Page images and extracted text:
┄┄┄┄┄┄┄┄┄┄┄┄┄┄┄┄┄┄┄┄
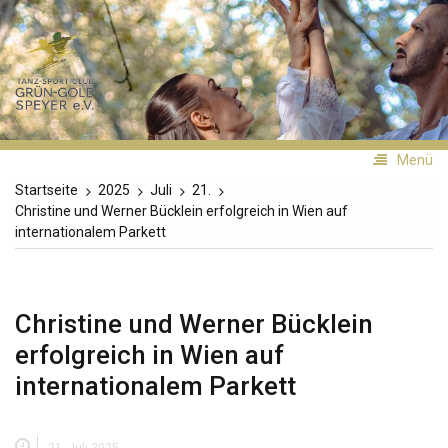
Zum
Inhalt
TSC
springen
Grün-
Gold
Speyer
Menü
Startseite
2025
Juli
21.
Christine und Werner Bücklein erfolgreich in Wien auf
internationalem Parkett
Christine und Werner Bücklein
erfolgreich in Wien auf
internationalem Parkett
┄┄┄┄┄┄┄┄┄┄┄┄┄┄┄┄┄┄┄┄
▸ **Your assignment**:
Before printing the records again, strip out the pictures; change nothing else.

▸ **Completed exercise**:
Zum
Inhalt
TSC
springen
Grün-
Gold
Speyer
Menü
Startseite
2025
Juli
21.
Christine und Werner Bücklein erfolgreich in Wien auf
internationalem Parkett
Christine und Werner Bücklein
erfolgreich in Wien auf
internationalem Parkett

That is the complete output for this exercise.